Reports de recrutements : un pas insuffisant

Dans ce contexte de « crise de la capacité » où la nécessité d’augmenter le nombre de contrôleurs est reconnue, les recrutements ICNA prévus au protocole ne suivent pas. Le SNCTA a donc interpellé le directeur général sur les 12 postes non pourvus en 2017 et 2018. Ce déficit s’explique principalement par le manque de candidatures (voir la question diverse).

En ce sens, le SNCTA a demandé le report de tous les postes non pourvus sur le recrutement de 2019. La DSNA en accepte seulement 5 supplémentaires à cause des limites actuelles de formation de l’ÉNAC.

Si le SNCTA est conscient de cette problématique, il revendique le report intégral et exige l’affectation d’ICA supplémentaires ainsi que la mise en place d’une quatrième promotion MCTA pour former les recrutements 2019. Il a aussi renouvelé sa demande de postes RUE dont la formation est plus rapide.

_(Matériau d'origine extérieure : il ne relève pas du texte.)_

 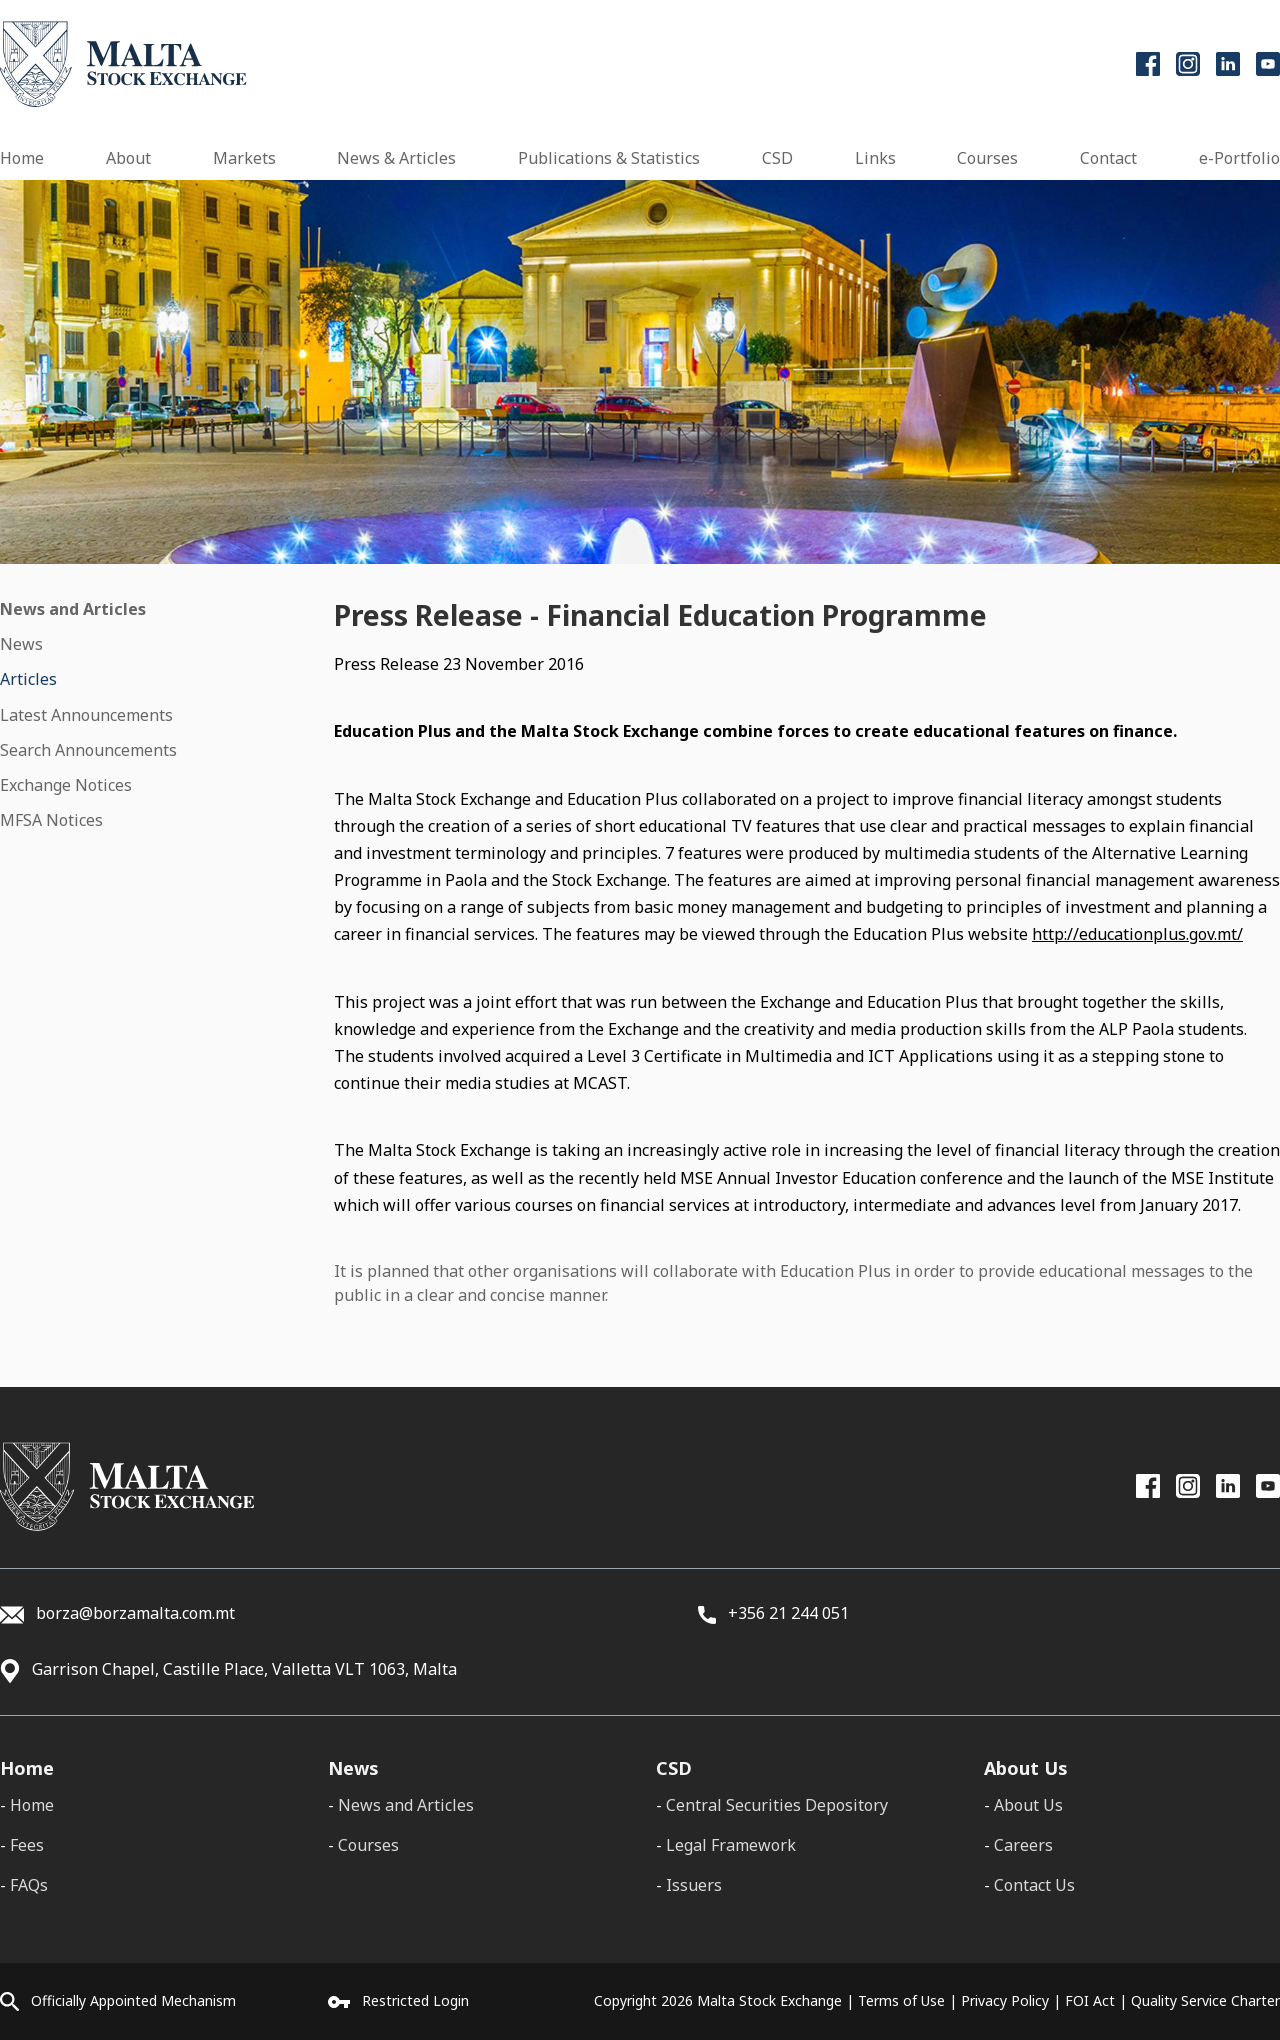 What do you see at coordinates (1108, 158) in the screenshot?
I see `Contact` at bounding box center [1108, 158]. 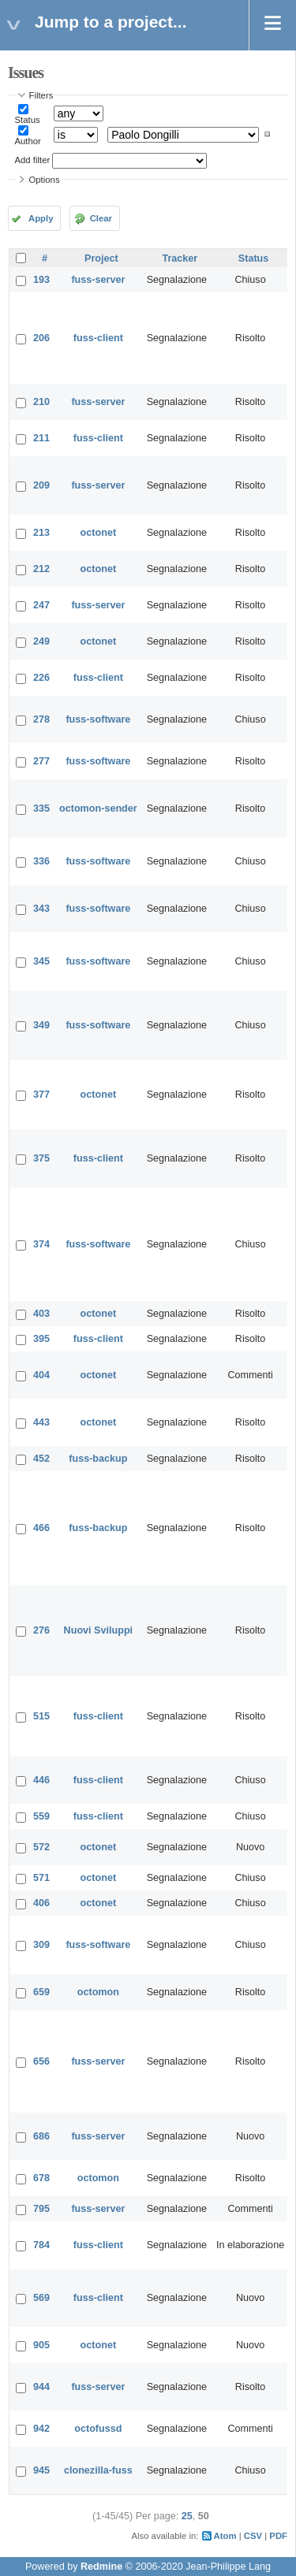 Image resolution: width=296 pixels, height=2576 pixels. I want to click on 404, so click(41, 1375).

Pour le SNCTA, la quatrième promotion s’inscrit dans l’objectif plus large de mettre en œuvre une politique stratégique de recrutement et de formation indispensable aux missions de service public de la DGAC alors que, dans quelques années, il faudra anticiper les départs de plus de 150 contrôleurs par an.

Le déficit de candidats montre qu’il ne suffit pas d’obtenir des effectifs dans un protocole pour qu’ils existent. Former les contrôleurs prévus au protocole est plus complexe qu’envisagé et démontre une nouvelle fois la nécessité de définir une politique stratégique de recrutement. Le SNCTA a travaillé à convaincre tous les acteurs du transport aérien. Il travaille désormais sur l’attractivité du concours MCTA et à augmenter la capacité de formation de l’ÉNAC.